After two years and one month of college, I have finally discovered the secret to not hate my life when things get insanely busy (and I mean INSANELY busy). I've had nervous breakdowns and panic attacks and used to hyperventilate regularly. At least three people during the day would stop me and tell me to "breathe...just breathe..." (The rhythm of that phrase still dances about my head like a familiar, obnoxious friend.) It turns out the secret to my very sanity was spoken to me in my childhood: "Think Happy Thoughts." In the movie "Peter Pan," the children get sprinkled with fairy dust and they need only to think happy thoughts to be able to fly. The youngest one, I believe, keeps repeating "candy!" and he is the first one to take off. So sometimes when I'm getting in the shower at three in the morning after chugging coffee to stay awake to finish a paper, I think about candy. Seriously. Candy Canes, sparkling purple and green gum drops, Fun Dips, chocolate Christmas truffles, the little pink mints my Grandma would give me...those candy hearts you get around Valentine's Day... The thought of candy is so much better than the actual thing because it can live on, forever, in my memory as it was during childhood. Candy during childhood was magical. Candy now makes me feel like a fatty with no self-control and bad teeth. When I was nine years old, the smell of my plastic Halloween pumpkin mixed with tootsie rolls, smarties, peanut butter cups and Carmel apple suckers was this exciting transcending experience. If I did that now, in reality, I would be thinking about how many carbohydrates I already ate that day and how far I need to run in the morning to work everything off.
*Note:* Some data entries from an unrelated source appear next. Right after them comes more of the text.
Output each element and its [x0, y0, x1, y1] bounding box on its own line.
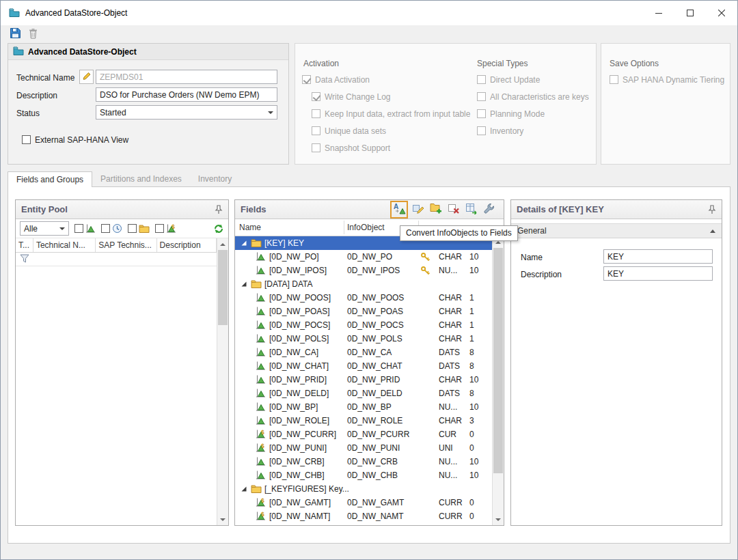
- group-label: [_KEYFIGURES] Key...: [264, 484, 349, 494]
- field-length: 10: [469, 457, 478, 466]
- tab-partitions-and-indexes[interactable]: Partitions and Indexes: [92, 171, 190, 187]
- fields-field-row[interactable]: [0D_NW_POAS]0D_NW_POASCHAR1: [235, 305, 492, 318]
- fields-group-row[interactable]: [DATA] DATA: [235, 277, 492, 291]
- edit-field-button[interactable]: [411, 202, 426, 217]
- general-section-header[interactable]: General: [511, 223, 722, 238]
- checkbox-all-characteristics-are-keys[interactable]: [477, 92, 486, 101]
- scroll-up-icon[interactable]: [217, 238, 228, 250]
- minimize-button[interactable]: [643, 1, 674, 25]
- fields-field-row[interactable]: $[0D_NW_PCURR]0D_NW_PCURRCUR0: [235, 428, 492, 441]
- fields-field-row[interactable]: [0D_NW_PRID]0D_NW_PRIDCHAR10: [235, 373, 492, 387]
- entity-filter-time-checkbox[interactable]: [101, 224, 110, 233]
- checkbox-data-activation[interactable]: [302, 75, 311, 84]
- fields-field-row[interactable]: [0D_NW_BP]0D_NW_BPNU...10: [235, 400, 492, 414]
- entity-pool-column-description[interactable]: Description: [157, 238, 217, 252]
- move-field-button[interactable]: [464, 202, 479, 217]
- description-input[interactable]: DSO for Purchase Orders (NW Demo EPM): [96, 87, 277, 102]
- save-button[interactable]: [8, 27, 23, 42]
- field-name: [0D_NW_BP]: [269, 402, 318, 412]
- entity-pool-filter-row[interactable]: [16, 253, 217, 266]
- fields-field-row[interactable]: [0D_NW_IPOS]0D_NW_IPOSNU...10: [235, 264, 492, 277]
- fields-field-row[interactable]: [0D_NW_POCS]0D_NW_POCSCHAR1: [235, 318, 492, 332]
- scroll-down-icon[interactable]: [493, 514, 504, 525]
- fields-field-row[interactable]: [0D_NW_ROLE]0D_NW_ROLECHAR3: [235, 414, 492, 428]
- activation-title: Activation: [303, 59, 339, 68]
- convert-infoobjects-button[interactable]: A: [390, 201, 408, 219]
- fields-field-row[interactable]: [0D_NW_PO]0D_NW_POCHAR10: [235, 250, 492, 264]
- description-value: DSO for Purchase Orders (NW Demo EPM): [100, 90, 259, 100]
- maximize-button[interactable]: [674, 1, 706, 25]
- expander-icon[interactable]: [241, 486, 247, 492]
- checkbox-planning-mode[interactable]: [477, 109, 486, 118]
- fields-group-row[interactable]: [_KEYFIGURES] Key...: [235, 482, 492, 496]
- details-name-input[interactable]: KEY: [603, 249, 713, 264]
- entity-filter-keyfigure-checkbox[interactable]: [155, 224, 164, 233]
- details-description-input[interactable]: KEY: [603, 266, 713, 281]
- main-content: Entity Pool Alle $ T...Technical N...SAP…: [8, 186, 730, 544]
- folder-icon: [251, 484, 262, 494]
- fields-field-row[interactable]: $[0D_NW_PUNI]0D_NW_PUNIUNI0: [235, 441, 492, 455]
- fields-field-row[interactable]: [0D_NW_DELD]0D_NW_DELDDATS8: [235, 387, 492, 400]
- field-infoobject: 0D_NW_POOS: [347, 293, 404, 303]
- key-icon: [420, 266, 430, 276]
- fields-field-row[interactable]: [0D_NW_CA]0D_NW_CADATS8: [235, 346, 492, 359]
- tab-fields-and-groups[interactable]: Fields and Groups: [8, 171, 92, 187]
- checkbox-write-change-log[interactable]: [312, 92, 320, 101]
- add-group-button[interactable]: [428, 202, 443, 217]
- option-inventory: Inventory: [477, 122, 589, 139]
- entity-pool-column-sap-technis[interactable]: SAP Technis...: [96, 238, 156, 252]
- entity-pool-scrollbar[interactable]: [217, 238, 228, 525]
- advanced-datastore-object-window: Advanced DataStore-Object Advanced DataS…: [0, 0, 738, 560]
- checkbox-direct-update[interactable]: [477, 75, 486, 84]
- details-pin-icon[interactable]: [708, 205, 716, 214]
- fields-field-row[interactable]: [0D_NW_CHB]0D_NW_CHBNU...10: [235, 468, 492, 482]
- entity-pool-column-t[interactable]: T...: [16, 238, 33, 252]
- pin-icon[interactable]: [215, 205, 223, 214]
- checkbox-inventory[interactable]: [477, 126, 486, 135]
- checkbox-unique-data-sets[interactable]: [312, 126, 320, 135]
- field-length: 1: [469, 293, 474, 303]
- field-infoobject: 0D_NW_IPOS: [347, 266, 400, 275]
- field-infoobject: 0D_NW_CHAT: [347, 361, 402, 371]
- refresh-icon[interactable]: [213, 223, 224, 234]
- edit-technical-name-button[interactable]: [79, 70, 94, 84]
- chevron-down-icon: [59, 227, 65, 230]
- fields-field-row[interactable]: [0D_NW_POOS]0D_NW_POOSCHAR1: [235, 291, 492, 305]
- fields-scrollbar[interactable]: [492, 236, 504, 525]
- field-datatype: NU...: [439, 266, 457, 275]
- checkbox-keep-input-data-extract-from-input-table[interactable]: [312, 109, 320, 118]
- scroll-down-icon[interactable]: [217, 514, 228, 525]
- fields-field-row[interactable]: $[0D_NW_GAMT]0D_NW_GAMTCURR0: [235, 496, 492, 509]
- fields-field-row[interactable]: [0D_NW_CHAT]0D_NW_CHATDATS8: [235, 359, 492, 373]
- field-infoobject: 0D_NW_PCURR: [347, 430, 409, 439]
- characteristic-icon: [256, 306, 266, 316]
- expander-icon[interactable]: [241, 281, 247, 288]
- field-length: 3: [469, 416, 474, 425]
- external-hana-view-checkbox[interactable]: [22, 135, 31, 144]
- fields-field-row[interactable]: [0D_NW_CRB]0D_NW_CRBNU...10: [235, 455, 492, 468]
- expander-icon[interactable]: [241, 240, 247, 247]
- checkbox-sap-hana-dynamic-tiering[interactable]: [610, 75, 618, 84]
- label-planning-mode: Planning Mode: [490, 109, 545, 119]
- entity-filter-unit-checkbox[interactable]: [128, 224, 137, 233]
- fields-field-row[interactable]: $: [235, 523, 492, 525]
- field-datatype: CHAR: [439, 375, 462, 384]
- technical-name-input[interactable]: ZEPMDS01: [96, 70, 277, 84]
- field-name: [0D_NW_PCURR]: [269, 430, 336, 439]
- delete-button[interactable]: [25, 27, 40, 42]
- manage-fields-button[interactable]: [482, 202, 497, 217]
- field-length: 1: [469, 320, 474, 330]
- field-name: [0D_NW_CHB]: [269, 471, 325, 480]
- fields-field-row[interactable]: $[0D_NW_NAMT]0D_NW_NAMTCURR0: [235, 509, 492, 523]
- status-dropdown[interactable]: Started: [96, 105, 277, 120]
- remove-field-button[interactable]: [446, 202, 461, 217]
- tab-inventory[interactable]: Inventory: [190, 171, 240, 187]
- entity-filter-characteristic-checkbox[interactable]: [74, 224, 83, 233]
- entity-pool-column-headers: T...Technical N...SAP Technis...Descript…: [16, 238, 217, 253]
- entity-pool-column-technical-n[interactable]: Technical N...: [33, 238, 96, 252]
- entity-pool-filter-dropdown[interactable]: Alle: [20, 221, 69, 236]
- titlebar[interactable]: Advanced DataStore-Object: [1, 1, 737, 25]
- close-button[interactable]: [706, 1, 737, 25]
- fields-field-row[interactable]: [0D_NW_POLS]0D_NW_POLSCHAR1: [235, 332, 492, 346]
- checkbox-snapshot-support[interactable]: [312, 143, 320, 152]
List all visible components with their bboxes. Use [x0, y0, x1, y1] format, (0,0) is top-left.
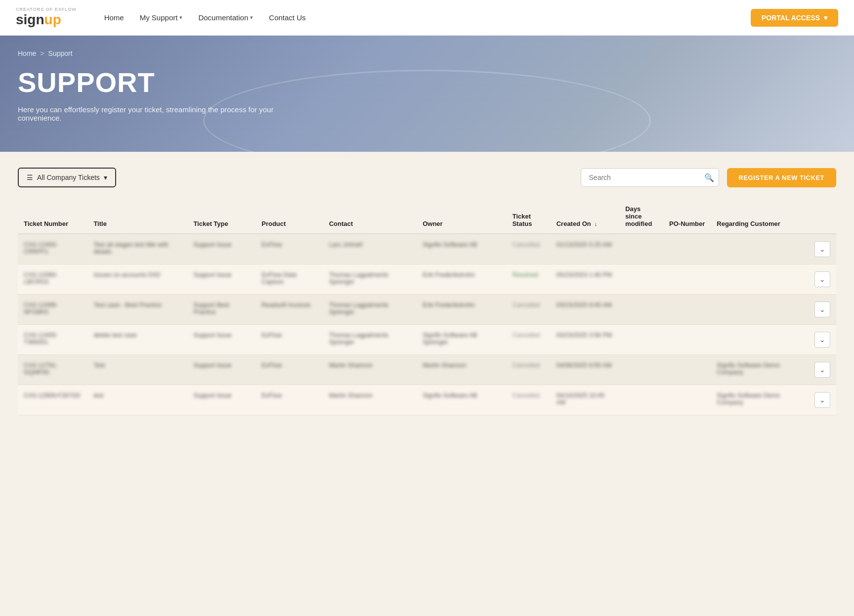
tickets-table-container: Ticket Number Title Ticket Type Product …: [18, 201, 836, 415]
table-row: CAS-12405-T366051 delete test case Suppo…: [18, 325, 836, 355]
cell-expand: ⌄: [809, 325, 836, 355]
col-contact: Contact: [323, 201, 417, 234]
table-header-row: Ticket Number Title Ticket Type Product …: [18, 201, 836, 234]
cell-regarding-customer: [711, 295, 809, 325]
cell-created-on: 03/23/2025 3:56 PM: [551, 325, 619, 355]
cell-contact: Thomas Lagpalments Sprenger: [323, 325, 417, 355]
cell-po-number: [663, 295, 711, 325]
filter-button[interactable]: ☰ All Company Tickets ▾: [18, 168, 116, 187]
toolbar: ☰ All Company Tickets ▾ 🔍 REGISTER A NEW…: [18, 168, 836, 187]
filter-chevron-icon: ▾: [104, 174, 107, 181]
row-expand-button[interactable]: ⌄: [814, 271, 830, 287]
hero-section: Home > Support SUPPORT Here you can effo…: [0, 36, 854, 152]
cell-title: Test case - Best Practice: [87, 295, 187, 325]
cell-days-modified: [619, 264, 663, 295]
search-input[interactable]: [581, 168, 719, 187]
tickets-table: Ticket Number Title Ticket Type Product …: [18, 201, 836, 415]
cell-contact: Thomas Lagpalments Sprenger: [323, 264, 417, 295]
cta-chevron-icon: ▾: [824, 14, 827, 22]
cell-days-modified: [619, 325, 663, 355]
cell-title: test: [87, 385, 187, 415]
breadcrumb-home[interactable]: Home: [18, 49, 36, 57]
created-on-sort-icon: ↓: [594, 221, 597, 227]
cell-regarding-customer: [711, 234, 809, 264]
documentation-chevron-icon: ▾: [250, 14, 253, 21]
nav-contact-us[interactable]: Contact Us: [269, 13, 305, 22]
cell-owner: Martin Shannon: [417, 355, 507, 385]
nav-home[interactable]: Home: [104, 13, 124, 22]
cell-ticket-type: Support Issue: [187, 264, 256, 295]
row-expand-button[interactable]: ⌄: [814, 241, 830, 257]
cell-po-number: [663, 385, 711, 415]
nav-links: Home My Support ▾ Documentation ▾ Contac…: [104, 13, 731, 22]
cell-expand: ⌄: [809, 234, 836, 264]
cell-title: Test: [87, 355, 187, 385]
table-row: CAS-12499-NFGBK5 Test case - Best Practi…: [18, 295, 836, 325]
cell-product: ExFlow: [256, 385, 323, 415]
cell-po-number: [663, 355, 711, 385]
cell-ticket-number: CAS-12450-CRRPF1: [18, 234, 87, 264]
search-button[interactable]: 🔍: [704, 173, 714, 182]
hero-title: SUPPORT: [18, 66, 836, 98]
cell-regarding-customer: [711, 264, 809, 295]
cell-contact: Martin Shannon: [323, 385, 417, 415]
cell-ticket-type: Support Issue: [187, 385, 256, 415]
cell-owner: Signflo Software AB: [417, 234, 507, 264]
register-ticket-button[interactable]: REGISTER A NEW TICKET: [727, 168, 836, 187]
hero-subtitle: Here you can effortlessly register your …: [18, 105, 314, 122]
navbar: CREATORS OF EXFLOW signup Home My Suppor…: [0, 0, 854, 36]
cell-contact: Lars Johnell: [323, 234, 417, 264]
cell-ticket-type: Support Issue: [187, 325, 256, 355]
cell-status: Cancelled: [507, 385, 551, 415]
col-product: Product: [256, 201, 323, 234]
col-created-on[interactable]: Created On ↓: [551, 201, 619, 234]
table-row: CAS-12450-CRRPF1 Test all stages test ti…: [18, 234, 836, 264]
cell-expand: ⌄: [809, 355, 836, 385]
cell-owner: Signflo Software AB: [417, 385, 507, 415]
table-row: CAS-12080-LBCRG3 Issues on accounts 5XD …: [18, 264, 836, 295]
col-owner: Owner: [417, 201, 507, 234]
search-wrapper: 🔍: [581, 168, 719, 187]
toolbar-right: 🔍 REGISTER A NEW TICKET: [581, 168, 836, 187]
cell-expand: ⌄: [809, 295, 836, 325]
cell-expand: ⌄: [809, 385, 836, 415]
nav-my-support[interactable]: My Support ▾: [140, 13, 183, 22]
breadcrumb-current: Support: [48, 49, 73, 57]
cell-status: Cancelled: [507, 295, 551, 325]
portal-access-button[interactable]: PORTAL ACCESS ▾: [751, 9, 838, 27]
cell-product: ExFlow: [256, 355, 323, 385]
nav-documentation[interactable]: Documentation ▾: [198, 13, 253, 22]
cell-status: Cancelled: [507, 355, 551, 385]
row-expand-button[interactable]: ⌄: [814, 332, 830, 348]
cell-po-number: [663, 264, 711, 295]
cell-days-modified: [619, 355, 663, 385]
col-title: Title: [87, 201, 187, 234]
cell-title: Issues on accounts 5XD: [87, 264, 187, 295]
col-expand: [809, 201, 836, 234]
cell-days-modified: [619, 234, 663, 264]
col-ticket-status: Ticket Status: [507, 201, 551, 234]
cell-ticket-type: Support Best Practice: [187, 295, 256, 325]
cell-po-number: [663, 325, 711, 355]
cell-status: Cancelled: [507, 234, 551, 264]
logo: CREATORS OF EXFLOW signup: [16, 7, 77, 28]
cell-created-on: 04/10/2025 10:45 AM: [551, 385, 619, 415]
cell-created-on: 01/13/2025 5:25 AM: [551, 234, 619, 264]
cell-ticket-number: CAS-12791-GQMF65: [18, 355, 87, 385]
row-expand-button[interactable]: ⌄: [814, 392, 830, 408]
table-row: CAS-12791-GQMF65 Test Support Issue ExFl…: [18, 355, 836, 385]
col-po-number: PO-Number: [663, 201, 711, 234]
cell-ticket-type: Support Issue: [187, 355, 256, 385]
breadcrumb-separator: >: [40, 49, 44, 57]
row-expand-button[interactable]: ⌄: [814, 302, 830, 317]
cell-days-modified: [619, 385, 663, 415]
search-icon: 🔍: [704, 174, 714, 182]
col-ticket-number: Ticket Number: [18, 201, 87, 234]
cell-regarding-customer: [711, 325, 809, 355]
cell-contact: Martin Shannon: [323, 355, 417, 385]
cell-regarding-customer: Signflo Software Demo Company: [711, 355, 809, 385]
row-expand-button[interactable]: ⌄: [814, 362, 830, 378]
cell-expand: ⌄: [809, 264, 836, 295]
cell-ticket-number: CAS-12499-NFGBK5: [18, 295, 87, 325]
cell-days-modified: [619, 295, 663, 325]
The point is...the thought of candy, with all of its emotional and sensory ties to childhood, can be kind of an elixir to get me through when things get crazy. Of course, it works with much more than candy. I can pretend it's Christmas. Last night I rode my bike home at ten o'clock at night. I new I had a ton of work to do before bed, so I started singing Christmas songs at the top of my lungs. It totally worked.
After re-reading this blog, I have come to the conclusion that I am insane.